◆ **EXERCISE BRIEF**: An exact reproduction of the listing, minus the pictures, is the required output.

═══ EXERCISE INPUT

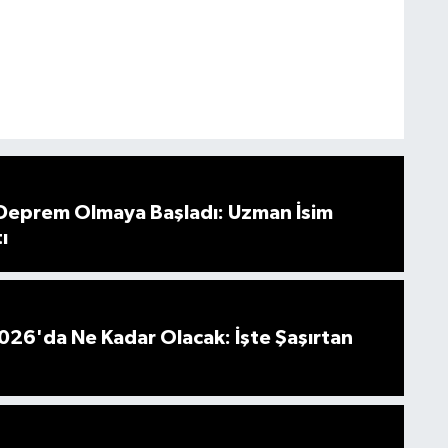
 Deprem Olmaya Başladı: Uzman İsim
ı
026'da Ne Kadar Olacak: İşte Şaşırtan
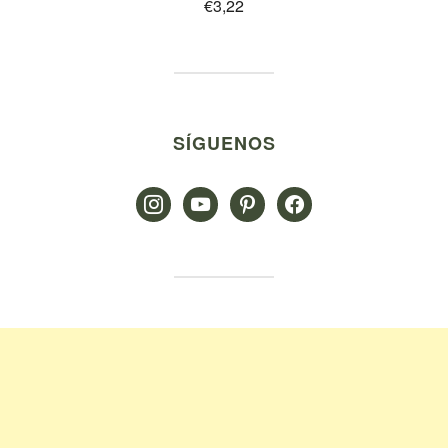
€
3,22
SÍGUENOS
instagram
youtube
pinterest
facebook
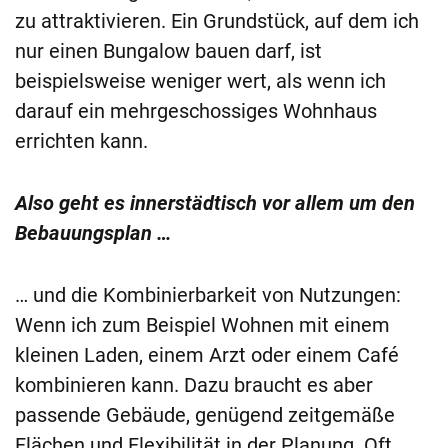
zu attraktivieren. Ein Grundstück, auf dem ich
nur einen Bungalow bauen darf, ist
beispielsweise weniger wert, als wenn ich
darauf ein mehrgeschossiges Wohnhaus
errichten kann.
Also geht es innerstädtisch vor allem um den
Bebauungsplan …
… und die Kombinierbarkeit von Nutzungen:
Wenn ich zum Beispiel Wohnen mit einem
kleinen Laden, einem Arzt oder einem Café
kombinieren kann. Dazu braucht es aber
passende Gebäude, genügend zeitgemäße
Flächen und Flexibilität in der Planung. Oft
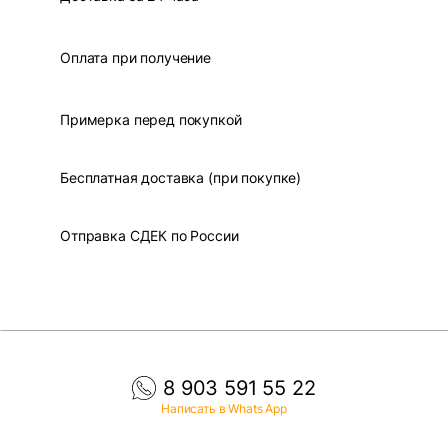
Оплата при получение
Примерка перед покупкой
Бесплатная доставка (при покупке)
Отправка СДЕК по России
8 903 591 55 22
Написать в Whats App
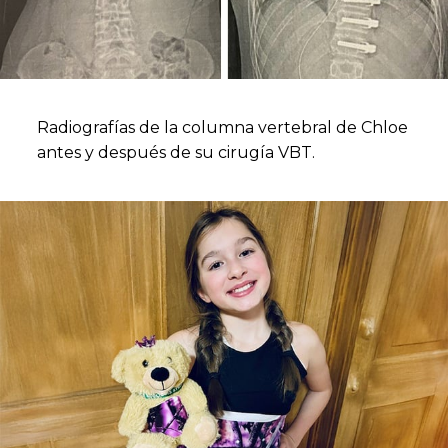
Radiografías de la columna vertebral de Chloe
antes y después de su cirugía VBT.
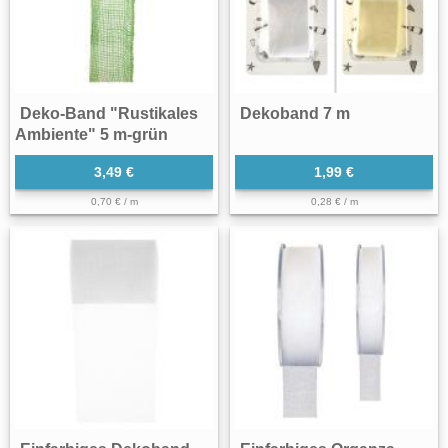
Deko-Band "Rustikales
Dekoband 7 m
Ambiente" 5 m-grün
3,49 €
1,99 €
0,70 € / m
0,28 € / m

══════

◆ **ANSWER BELOW**:
 Deprem Olmaya Başladı: Uzman İsim
ı
026'da Ne Kadar Olacak: İşte Şaşırtan
€
3,22
SÍGUENOS
instagram
youtube
pinterest
facebook
zu attraktivieren. Ein Grundstück, auf dem ich
nur einen Bungalow bauen darf, ist
beispielsweise weniger wert, als wenn ich
darauf ein mehrgeschossiges Wohnhaus
errichten kann.
Also geht es innerstädtisch vor allem um den
Bebauungsplan …
… und die Kombinierbarkeit von Nutzungen:
Wenn ich zum Beispiel Wohnen mit einem
kleinen Laden, einem Arzt oder einem Café
kombinieren kann. Dazu braucht es aber
passende Gebäude, genügend zeitgemäße
Flächen und Flexibilität in der Planung. Oft
Оплата при получение
Примерка перед покупкой
Бесплатная доставка (при покупке)
Отправка СДЕК по России
8 903 591 55 22
Написать в Whats App
Radiografías de la columna vertebral de Chloe
antes y después de su cirugía VBT.
Deko-Band "Rustikales
Dekoband 7 m
Ambiente" 5 m-grün
3,49 €
1,99 €
0,70 € / m
0,28 € / m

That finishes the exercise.